EXERCISE: Only the lines holding the word "alien" are wanted; copy each of them from the listing.

TASK INPUTS START

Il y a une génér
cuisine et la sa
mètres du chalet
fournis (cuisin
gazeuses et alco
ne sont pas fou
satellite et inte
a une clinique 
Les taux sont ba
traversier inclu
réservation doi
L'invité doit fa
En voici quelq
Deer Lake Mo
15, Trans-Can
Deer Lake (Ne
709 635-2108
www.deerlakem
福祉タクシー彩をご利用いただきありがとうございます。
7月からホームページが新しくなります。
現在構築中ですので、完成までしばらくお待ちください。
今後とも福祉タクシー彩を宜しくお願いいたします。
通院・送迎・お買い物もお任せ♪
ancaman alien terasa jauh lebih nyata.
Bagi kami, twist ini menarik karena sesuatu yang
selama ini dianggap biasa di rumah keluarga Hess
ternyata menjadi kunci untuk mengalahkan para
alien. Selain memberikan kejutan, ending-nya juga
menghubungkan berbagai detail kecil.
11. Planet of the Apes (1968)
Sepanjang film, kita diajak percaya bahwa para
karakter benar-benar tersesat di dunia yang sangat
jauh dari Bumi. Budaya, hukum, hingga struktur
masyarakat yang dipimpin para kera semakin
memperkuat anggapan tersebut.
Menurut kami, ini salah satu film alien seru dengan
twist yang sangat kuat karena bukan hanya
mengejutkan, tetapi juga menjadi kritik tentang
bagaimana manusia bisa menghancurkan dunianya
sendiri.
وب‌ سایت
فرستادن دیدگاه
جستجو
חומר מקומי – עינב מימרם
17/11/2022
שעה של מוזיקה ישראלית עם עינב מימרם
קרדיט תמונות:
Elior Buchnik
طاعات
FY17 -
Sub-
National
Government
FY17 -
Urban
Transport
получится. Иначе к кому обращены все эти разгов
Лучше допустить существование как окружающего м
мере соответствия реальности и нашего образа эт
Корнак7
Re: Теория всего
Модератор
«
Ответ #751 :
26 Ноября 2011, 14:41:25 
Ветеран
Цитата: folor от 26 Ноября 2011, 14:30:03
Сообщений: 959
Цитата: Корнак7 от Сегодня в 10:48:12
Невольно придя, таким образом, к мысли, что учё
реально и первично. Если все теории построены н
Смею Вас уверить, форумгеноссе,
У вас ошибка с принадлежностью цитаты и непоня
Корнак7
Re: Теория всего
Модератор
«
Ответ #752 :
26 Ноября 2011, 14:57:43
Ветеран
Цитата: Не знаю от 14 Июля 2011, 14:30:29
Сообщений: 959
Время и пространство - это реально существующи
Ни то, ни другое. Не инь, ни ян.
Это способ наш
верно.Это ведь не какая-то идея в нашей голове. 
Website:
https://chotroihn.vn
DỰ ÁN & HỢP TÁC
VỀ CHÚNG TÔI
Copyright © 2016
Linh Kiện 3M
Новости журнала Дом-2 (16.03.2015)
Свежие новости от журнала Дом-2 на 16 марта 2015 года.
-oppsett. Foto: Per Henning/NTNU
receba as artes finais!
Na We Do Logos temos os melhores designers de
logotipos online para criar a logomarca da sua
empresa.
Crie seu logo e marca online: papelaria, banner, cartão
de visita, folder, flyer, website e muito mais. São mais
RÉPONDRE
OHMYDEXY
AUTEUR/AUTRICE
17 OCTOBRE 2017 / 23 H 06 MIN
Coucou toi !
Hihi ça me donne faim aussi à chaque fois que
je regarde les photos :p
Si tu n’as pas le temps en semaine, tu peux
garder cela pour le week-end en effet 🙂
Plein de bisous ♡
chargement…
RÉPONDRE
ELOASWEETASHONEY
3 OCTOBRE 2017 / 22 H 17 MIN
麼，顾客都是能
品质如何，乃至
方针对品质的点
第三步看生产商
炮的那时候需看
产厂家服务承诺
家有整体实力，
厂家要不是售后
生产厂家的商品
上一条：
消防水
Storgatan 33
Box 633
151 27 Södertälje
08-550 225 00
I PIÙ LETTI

TASK INPUTS END

RESULT FOR THIS TASK:
ancaman alien terasa jauh lebih nyata.
alien. Selain memberikan kejutan, ending-nya juga
Menurut kami, ini salah satu film alien seru dengan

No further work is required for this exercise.